When Dynamic Parallelism is used, is the actual number of regsiters used (# of threads per block 1) x (# of threads per block 2) x (# of registers used in kernel 1) x (# of registers used in kernel 2)?
nvcc --ptxas-options=-v shows the following,

ptxas info    : Function properties for calc(double*, double*, double*, double*, double*, double*, double*, double*, double*, double*, double*, int, int, int, unsigned int*, unsigned int*, unsigned int*, unsigned int*, unsigned int*, unsigned int*, int)

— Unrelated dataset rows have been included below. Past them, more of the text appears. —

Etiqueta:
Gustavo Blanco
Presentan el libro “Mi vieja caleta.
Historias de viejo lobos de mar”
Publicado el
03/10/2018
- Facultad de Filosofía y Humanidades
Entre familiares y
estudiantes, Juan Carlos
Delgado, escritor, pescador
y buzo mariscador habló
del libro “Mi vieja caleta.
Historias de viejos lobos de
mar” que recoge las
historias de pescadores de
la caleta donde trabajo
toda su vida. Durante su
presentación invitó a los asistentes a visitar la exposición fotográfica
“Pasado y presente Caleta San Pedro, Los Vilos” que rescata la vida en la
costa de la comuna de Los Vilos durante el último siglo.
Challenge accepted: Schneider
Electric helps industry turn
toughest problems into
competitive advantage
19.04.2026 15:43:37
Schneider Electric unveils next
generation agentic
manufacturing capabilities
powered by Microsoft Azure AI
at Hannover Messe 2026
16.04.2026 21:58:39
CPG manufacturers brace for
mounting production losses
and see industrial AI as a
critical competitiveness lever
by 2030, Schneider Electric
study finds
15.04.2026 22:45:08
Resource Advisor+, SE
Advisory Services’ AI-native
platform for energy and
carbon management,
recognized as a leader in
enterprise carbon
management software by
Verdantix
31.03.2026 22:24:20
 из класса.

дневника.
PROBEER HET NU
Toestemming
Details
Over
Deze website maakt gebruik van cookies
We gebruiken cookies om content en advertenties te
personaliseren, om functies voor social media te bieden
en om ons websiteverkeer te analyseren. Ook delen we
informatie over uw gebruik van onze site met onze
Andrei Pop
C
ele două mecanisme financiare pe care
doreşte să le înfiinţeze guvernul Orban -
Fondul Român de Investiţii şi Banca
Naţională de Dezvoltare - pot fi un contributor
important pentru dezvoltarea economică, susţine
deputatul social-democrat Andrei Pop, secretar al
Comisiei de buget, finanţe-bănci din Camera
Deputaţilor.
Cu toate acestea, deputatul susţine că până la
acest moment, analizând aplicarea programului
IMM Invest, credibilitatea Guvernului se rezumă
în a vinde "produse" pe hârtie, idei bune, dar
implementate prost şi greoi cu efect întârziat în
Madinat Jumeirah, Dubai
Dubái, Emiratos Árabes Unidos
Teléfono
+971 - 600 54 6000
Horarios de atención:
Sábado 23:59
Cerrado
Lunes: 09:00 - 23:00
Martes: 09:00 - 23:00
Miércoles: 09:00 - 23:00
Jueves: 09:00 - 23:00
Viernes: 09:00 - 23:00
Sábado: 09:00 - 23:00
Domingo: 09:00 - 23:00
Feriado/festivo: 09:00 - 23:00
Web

    0 bytes stack frame, 0 bytes spill stores, 0 bytes spill loads
ptxas info    : Used 32 registers, 476 bytes cmem[0], 8 bytes cmem[2]
--
ptxas info    : Function properties for calcd(double*, double*, double*, double*, double*, double*, double*, double*, double*, double*, double*, int, int, int, unsigned int*, unsigned int*, unsigned int*, unsigned int*, unsigned int*, unsigned int*, int, int, int)
    0 bytes stack frame, 0 bytes spill stores, 0 bytes spill loads
ptxas info    : Used 88 registers, 1440 bytes smem, 484 bytes cmem[0], 120 bytes cmem[2]

In our case, registers per block is 65536(using Tesla P100), if this output is true it exceeds 65536.